Todies sit quietly on high perches and scan the surface below with fast, jerky motions of its bill which it has the habit of tilting towards the sky. Once it find its prey it will suddenly take flight, grab the insect and sit on another perch.
The Puerto Rican Tody has an unusual nesting technique. The male and female todies excavate a long, narrow burrow in an earth bank ranging from 25 to 35 cm in length. They create their nest at the end of this burrow. This process occurs from February to June, before the start of the wet season. Females then lay from 1 to 4 bright white eggs, with an average of 2.3 eggs. Both the male and the female incubate the eggs. The incubation period has an average of 21 days. Other adult todies may assist in the development process of the chicks.

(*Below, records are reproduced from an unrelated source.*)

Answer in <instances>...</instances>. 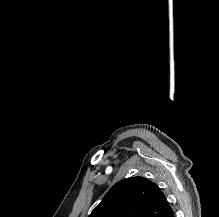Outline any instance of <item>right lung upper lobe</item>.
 Here are the masks:
<instances>
[{
  "label": "right lung upper lobe",
  "mask_w": 219,
  "mask_h": 217,
  "mask_svg": "<svg viewBox=\"0 0 219 217\" xmlns=\"http://www.w3.org/2000/svg\"><path fill=\"white\" fill-rule=\"evenodd\" d=\"M171 213L160 188L136 176L117 182L89 217H169Z\"/></svg>",
  "instance_id": "right-lung-upper-lobe-1"
}]
</instances>
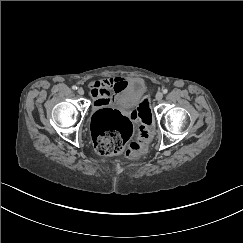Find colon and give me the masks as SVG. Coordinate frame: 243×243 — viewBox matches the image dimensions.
<instances>
[{"label":"colon","mask_w":243,"mask_h":243,"mask_svg":"<svg viewBox=\"0 0 243 243\" xmlns=\"http://www.w3.org/2000/svg\"><path fill=\"white\" fill-rule=\"evenodd\" d=\"M136 117L141 125L133 141V126L128 118L110 107L97 109L91 118V129L98 153L104 156L122 154L129 158L142 154L152 136L153 116L148 99L137 108Z\"/></svg>","instance_id":"colon-1"}]
</instances>
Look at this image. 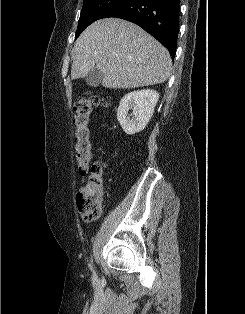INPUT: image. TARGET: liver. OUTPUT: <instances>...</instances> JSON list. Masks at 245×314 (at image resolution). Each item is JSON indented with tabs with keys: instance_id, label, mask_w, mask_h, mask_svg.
Segmentation results:
<instances>
[{
	"instance_id": "obj_1",
	"label": "liver",
	"mask_w": 245,
	"mask_h": 314,
	"mask_svg": "<svg viewBox=\"0 0 245 314\" xmlns=\"http://www.w3.org/2000/svg\"><path fill=\"white\" fill-rule=\"evenodd\" d=\"M97 67L105 88H137L164 83L171 75L168 50L138 25L118 18L98 20L75 42L71 78Z\"/></svg>"
}]
</instances>
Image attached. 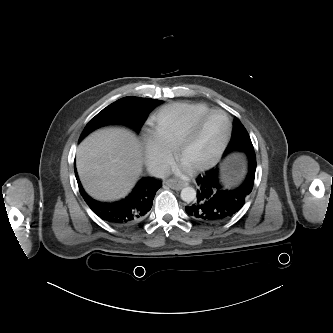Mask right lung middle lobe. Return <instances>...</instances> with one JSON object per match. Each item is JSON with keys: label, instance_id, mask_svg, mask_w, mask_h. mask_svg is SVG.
<instances>
[{"label": "right lung middle lobe", "instance_id": "1", "mask_svg": "<svg viewBox=\"0 0 333 333\" xmlns=\"http://www.w3.org/2000/svg\"><path fill=\"white\" fill-rule=\"evenodd\" d=\"M162 101L140 97H124L99 112L83 130L79 141H81L90 132L108 124H125L137 132L147 119L149 113Z\"/></svg>", "mask_w": 333, "mask_h": 333}]
</instances>
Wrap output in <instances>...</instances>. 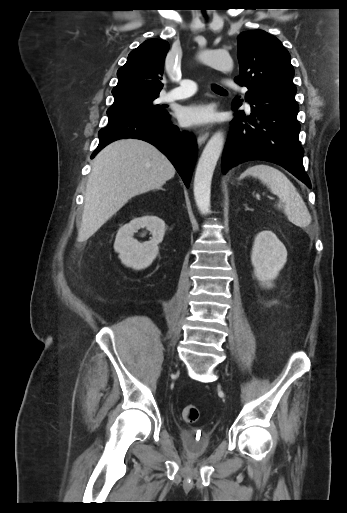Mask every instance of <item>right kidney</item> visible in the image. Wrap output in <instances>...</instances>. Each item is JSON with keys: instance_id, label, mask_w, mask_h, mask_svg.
I'll return each instance as SVG.
<instances>
[{"instance_id": "right-kidney-1", "label": "right kidney", "mask_w": 347, "mask_h": 513, "mask_svg": "<svg viewBox=\"0 0 347 513\" xmlns=\"http://www.w3.org/2000/svg\"><path fill=\"white\" fill-rule=\"evenodd\" d=\"M146 228L151 232L149 241L139 242L134 239V233ZM165 234V222L156 216L134 218L122 226L116 235L114 250L119 253V259L127 267L141 270L148 267L159 253L158 244Z\"/></svg>"}]
</instances>
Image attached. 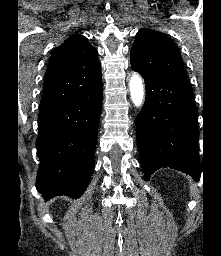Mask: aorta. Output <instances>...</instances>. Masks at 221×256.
Segmentation results:
<instances>
[{"instance_id":"aorta-1","label":"aorta","mask_w":221,"mask_h":256,"mask_svg":"<svg viewBox=\"0 0 221 256\" xmlns=\"http://www.w3.org/2000/svg\"><path fill=\"white\" fill-rule=\"evenodd\" d=\"M129 91L131 101L136 107H139L143 103L144 99V85L142 78L139 74L133 73L129 80Z\"/></svg>"}]
</instances>
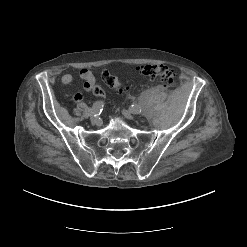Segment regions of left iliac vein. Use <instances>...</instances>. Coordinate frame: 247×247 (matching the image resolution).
Listing matches in <instances>:
<instances>
[{
  "mask_svg": "<svg viewBox=\"0 0 247 247\" xmlns=\"http://www.w3.org/2000/svg\"><path fill=\"white\" fill-rule=\"evenodd\" d=\"M122 114L127 118V119H132L133 116H132V113L130 112V110H122Z\"/></svg>",
  "mask_w": 247,
  "mask_h": 247,
  "instance_id": "left-iliac-vein-1",
  "label": "left iliac vein"
}]
</instances>
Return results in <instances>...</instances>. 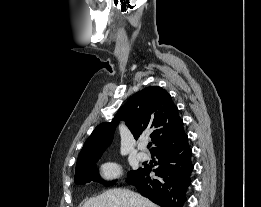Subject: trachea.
<instances>
[{"label": "trachea", "instance_id": "3493384b", "mask_svg": "<svg viewBox=\"0 0 261 207\" xmlns=\"http://www.w3.org/2000/svg\"><path fill=\"white\" fill-rule=\"evenodd\" d=\"M151 146H152V144H151V143H149L147 147H148V148H150Z\"/></svg>", "mask_w": 261, "mask_h": 207}]
</instances>
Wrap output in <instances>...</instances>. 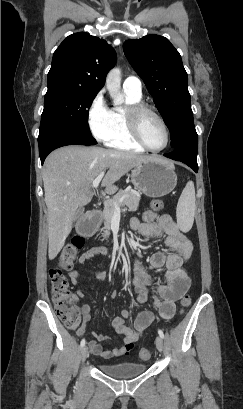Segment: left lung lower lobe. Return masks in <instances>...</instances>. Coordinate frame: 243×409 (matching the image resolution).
Segmentation results:
<instances>
[{
	"label": "left lung lower lobe",
	"instance_id": "1",
	"mask_svg": "<svg viewBox=\"0 0 243 409\" xmlns=\"http://www.w3.org/2000/svg\"><path fill=\"white\" fill-rule=\"evenodd\" d=\"M185 141L180 144V147L174 148L170 153L164 154V156L176 161H181L191 167L195 172L198 171L197 157L190 155L185 146L189 142H196L198 144V136L195 130L194 124L187 127V132L184 135Z\"/></svg>",
	"mask_w": 243,
	"mask_h": 409
}]
</instances>
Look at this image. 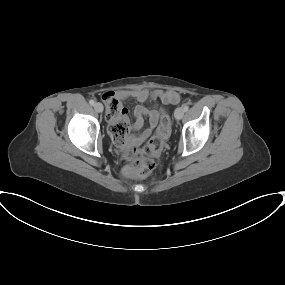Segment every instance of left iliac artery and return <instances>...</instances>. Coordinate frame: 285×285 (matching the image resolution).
Segmentation results:
<instances>
[{
  "instance_id": "obj_1",
  "label": "left iliac artery",
  "mask_w": 285,
  "mask_h": 285,
  "mask_svg": "<svg viewBox=\"0 0 285 285\" xmlns=\"http://www.w3.org/2000/svg\"><path fill=\"white\" fill-rule=\"evenodd\" d=\"M188 109H189V106H188L187 104L183 106V110H184V112H187V111H188Z\"/></svg>"
}]
</instances>
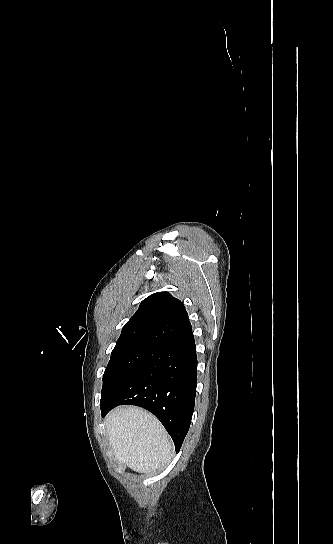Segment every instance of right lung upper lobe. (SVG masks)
<instances>
[{"label": "right lung upper lobe", "instance_id": "cb5924a9", "mask_svg": "<svg viewBox=\"0 0 333 544\" xmlns=\"http://www.w3.org/2000/svg\"><path fill=\"white\" fill-rule=\"evenodd\" d=\"M192 330L183 303L168 292L144 299L125 324L114 349L154 346Z\"/></svg>", "mask_w": 333, "mask_h": 544}]
</instances>
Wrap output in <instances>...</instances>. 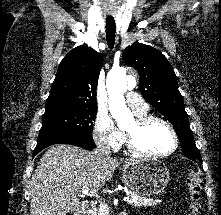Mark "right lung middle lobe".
<instances>
[{
    "label": "right lung middle lobe",
    "mask_w": 221,
    "mask_h": 215,
    "mask_svg": "<svg viewBox=\"0 0 221 215\" xmlns=\"http://www.w3.org/2000/svg\"><path fill=\"white\" fill-rule=\"evenodd\" d=\"M97 108H75L44 114L38 141L91 134Z\"/></svg>",
    "instance_id": "1"
}]
</instances>
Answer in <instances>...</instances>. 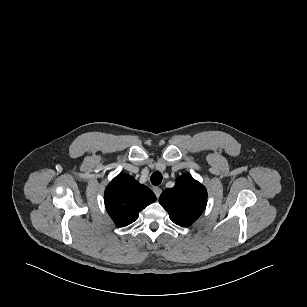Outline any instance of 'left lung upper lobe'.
Masks as SVG:
<instances>
[{"mask_svg": "<svg viewBox=\"0 0 307 307\" xmlns=\"http://www.w3.org/2000/svg\"><path fill=\"white\" fill-rule=\"evenodd\" d=\"M159 202L168 211L172 222L187 227L204 211L207 192L205 187L191 175L184 174L176 179L173 188L162 192Z\"/></svg>", "mask_w": 307, "mask_h": 307, "instance_id": "left-lung-upper-lobe-1", "label": "left lung upper lobe"}]
</instances>
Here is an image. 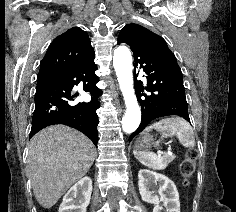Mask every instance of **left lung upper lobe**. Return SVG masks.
Returning a JSON list of instances; mask_svg holds the SVG:
<instances>
[{
	"instance_id": "1",
	"label": "left lung upper lobe",
	"mask_w": 236,
	"mask_h": 212,
	"mask_svg": "<svg viewBox=\"0 0 236 212\" xmlns=\"http://www.w3.org/2000/svg\"><path fill=\"white\" fill-rule=\"evenodd\" d=\"M121 32H127L132 35H135L138 37H143V38L158 39V40L163 41L166 44L165 40L161 36L150 31L149 29H147L141 25L135 24V23L127 24L125 27L122 28L120 33Z\"/></svg>"
}]
</instances>
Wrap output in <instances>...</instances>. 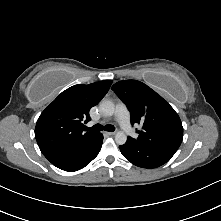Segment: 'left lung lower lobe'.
I'll return each mask as SVG.
<instances>
[{"instance_id": "0a47b994", "label": "left lung lower lobe", "mask_w": 221, "mask_h": 221, "mask_svg": "<svg viewBox=\"0 0 221 221\" xmlns=\"http://www.w3.org/2000/svg\"><path fill=\"white\" fill-rule=\"evenodd\" d=\"M119 148L122 155L132 164L147 169L165 164L176 152L165 148L143 146L129 139Z\"/></svg>"}]
</instances>
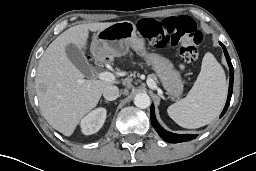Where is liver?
<instances>
[{
    "label": "liver",
    "mask_w": 256,
    "mask_h": 171,
    "mask_svg": "<svg viewBox=\"0 0 256 171\" xmlns=\"http://www.w3.org/2000/svg\"><path fill=\"white\" fill-rule=\"evenodd\" d=\"M113 23H88L73 26L59 35L40 58L35 86L42 115L65 136H71L80 120L99 102L106 86L115 83L85 80L83 73L69 60L65 49L75 44L86 49L89 30L100 31ZM94 40L90 50L94 53ZM119 56L110 50L105 57ZM81 80H84L81 82Z\"/></svg>",
    "instance_id": "1"
}]
</instances>
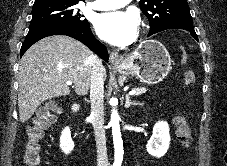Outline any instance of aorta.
I'll use <instances>...</instances> for the list:
<instances>
[{
    "label": "aorta",
    "instance_id": "aorta-1",
    "mask_svg": "<svg viewBox=\"0 0 227 166\" xmlns=\"http://www.w3.org/2000/svg\"><path fill=\"white\" fill-rule=\"evenodd\" d=\"M120 117L116 109L112 110L110 124L112 126L114 149H115V162L114 166H120L123 160V141L121 138L120 126H119Z\"/></svg>",
    "mask_w": 227,
    "mask_h": 166
}]
</instances>
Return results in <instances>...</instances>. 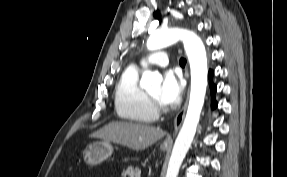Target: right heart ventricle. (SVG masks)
<instances>
[{
    "label": "right heart ventricle",
    "mask_w": 287,
    "mask_h": 177,
    "mask_svg": "<svg viewBox=\"0 0 287 177\" xmlns=\"http://www.w3.org/2000/svg\"><path fill=\"white\" fill-rule=\"evenodd\" d=\"M140 70L127 67L114 91V108L120 120L132 123H150L156 119L145 90L139 84Z\"/></svg>",
    "instance_id": "obj_1"
}]
</instances>
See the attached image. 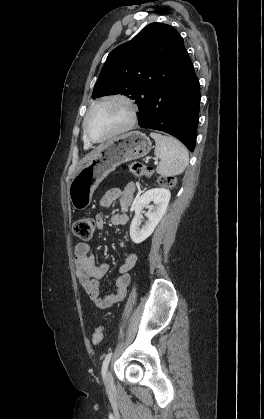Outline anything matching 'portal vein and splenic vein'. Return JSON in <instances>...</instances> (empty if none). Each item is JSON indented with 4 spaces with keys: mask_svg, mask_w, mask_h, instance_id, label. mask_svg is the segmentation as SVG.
Segmentation results:
<instances>
[{
    "mask_svg": "<svg viewBox=\"0 0 264 419\" xmlns=\"http://www.w3.org/2000/svg\"><path fill=\"white\" fill-rule=\"evenodd\" d=\"M155 164H158V160H155Z\"/></svg>",
    "mask_w": 264,
    "mask_h": 419,
    "instance_id": "1",
    "label": "portal vein and splenic vein"
}]
</instances>
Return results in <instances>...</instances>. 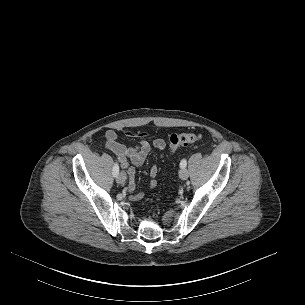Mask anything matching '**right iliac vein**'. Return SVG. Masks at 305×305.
<instances>
[{"mask_svg": "<svg viewBox=\"0 0 305 305\" xmlns=\"http://www.w3.org/2000/svg\"><path fill=\"white\" fill-rule=\"evenodd\" d=\"M126 173L124 171H121L118 176L116 177V181L118 184H124L126 182Z\"/></svg>", "mask_w": 305, "mask_h": 305, "instance_id": "1", "label": "right iliac vein"}]
</instances>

The Puerto Rican Tody has been researched extensively because of its unusual body temperature, body temperature control and temperature control abilities. Puerto Rican Todies exhibit lower body temperatures than other todies and have also exhibited heterothermy over a range of temperatures . Most coraciiformes have a body temperature of 40 °C, but Puerto Rican Todies can maintain a body temperature of 36.7 °C. This allows them to spend 33% less energy than other coraciiformes . Puerto Rican Todies can lower their body temperatures by 14 °C and remain fully active, respond to stimuli and take flight.